Q/F Forcing and Idealized Image of Direct Thermal Circulation Associated with Frontogenesis Fig. 4:  Frontogenesis produces a mesoscale direct thermal circulation that is sloped with height toward cold air. Q/F vectors are longest where frontogenesis is the greatest.  On the periphery of this area, Q/F vectors are shorter given weaker frontogenesis.  Thus,  Q/F vector convergence (forcing for lift) occurs on the southern/eastern periphery of the maximum frontogenesis area (as shown at left). A steeply sloped frontogenetical zone in low-to-middle levels can produce a definitive band of heavy precipitation (rain or snow) superimposed on broader, lighter precipitation in cool season.
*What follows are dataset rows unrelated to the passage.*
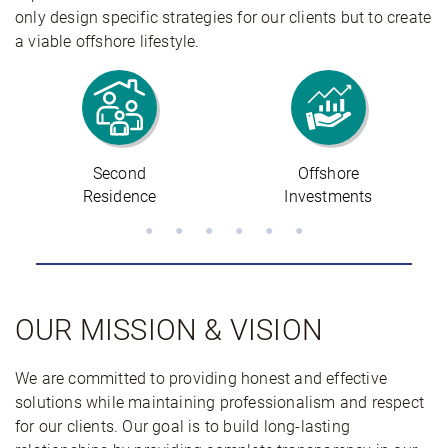
only design specific strategies for our clients but to create
a viable offshore lifestyle.
Offshore
Offshore
Investments
Banking
OUR MISSION & VISION
We are committed to providing honest and effective
solutions while maintaining professionalism and respect
for our clients. Our goal is to build long-lasting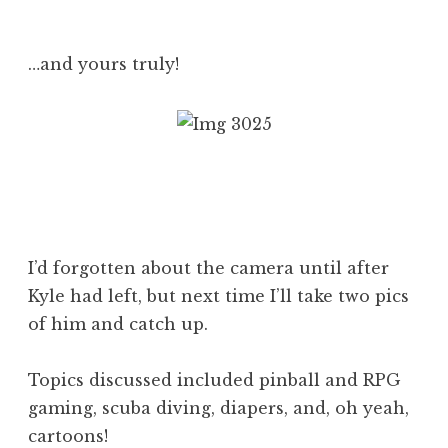
…and yours truly!
I’d forgotten about the camera until after
Kyle had left, but next time I’ll take two pics
of him and catch up.
Topics discussed included pinball and RPG
gaming, scuba diving, diapers, and, oh yeah,
cartoons!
In the warm season, low-level frontogenesis also can force the lift needed to promote deep convective development and subsequent heavy rainfall.


  • Qn vectors should be evaluated in the 1000-850 mb layer when boundary layer convergence/forcing is occurring or expected (e.g., along/near surface/low-level cold fronts, or possibly during convective situations when boundary layer forcing is vital). In isentropic lift/overrunning situations, 850-700 mb layer Qn vectors (e.g., Figs 2 and 3) should be evaluated (e.g., during winter situations and/or along/ahead of warm fronts). Qn vectors from 700-500 mb also can be important in isentropic lift situations. Qn vectors from 500-300 mb may be reflective of upper-level frontogenesis associated with shortwaves, jet streaks, or possibly even stratospheric intrusions of high potential vorticity air.
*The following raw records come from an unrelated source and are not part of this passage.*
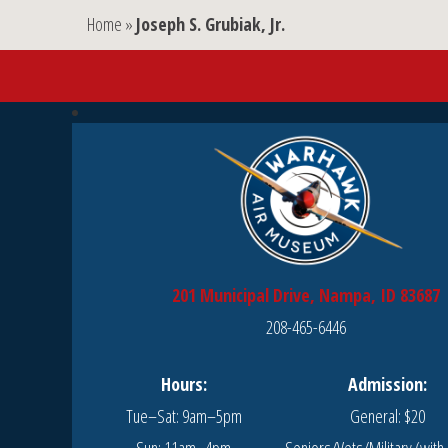
Home
»
Joseph S. Grubiak, Jr.
201 Municipal Drive, Nampa, ID 83687
208-465-6446
Hours:
Admission:
Tue–Sat: 9am–5pm
General: $20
  • While observed and gridded model data fields are very useful, they cannot fully diagnose frontogenesis in the real atmosphere. However, data can provide valuable information concerning frontogenetical trends and locations, from which additional processes (e.g., jet streaks, isentropic lift, diabatic effects, moisture) can be evaluated to construct a reasonable precipitation forecast.


  • CSI is a type of moist symmetric instability (MSI). When adequate moisture and lift is present to release this instability, moist slantwise convection will result which apparently produces slanted mesoscale circulations of saturated air parcels. CSI results from the combined effect of vertical (gravitational) and horizontal (inertial) forces. When CSI exists, the atmosphere often is weakly stable to both vertical (upright convection) and horizontal (inertial instability) displacements, but potentially unstable to slanted movement. In other words, a parcel displaced vertically or horizontally eventually would come back to its original position (be stable with respect to the ambient environment), although a parcel displaced slantwise would result in a tilted upward acceleration (be unstable compared to the environment).
  • CSI/MSI usually is most common in the presence of frontogenesis and near anticyclonically curved entrance regions of jet streaks, especially when there is significant "along-stream variation" in the flow.
  • Several qualitative conditions must be met to produce CSI, including 1) near saturated atmosphere, 2) near neutral stability (temperature curve in a sounding is nearly parallel to the moist adiabats), 3) strong vertical speed shear (baroclinic environment), and 4) large scale forcing to produce upward parcel displacements.
  • When CSI is present, it can be "sandwiched" between a convectively unstable (CU) area to the south and weak symmetric stability (WSS) to the north. In other words, a "spectrum of potential instabilities" exists from south to north (Fig. 5). In areas of CU, equivalent potential temperature (theta-e) lines fold back on themselves, i.e., theta-e decreases with height. Farther north, in the CSI area, there is no convective instability and little or no CAPE but near neutral stability exists (i.e., theta-e lines are nearly vertical). Finally, north of the CSI, WSS would exist, where the air is a little more (but not too) stable, i.e., theta-e lines still show good slope but are not vertical.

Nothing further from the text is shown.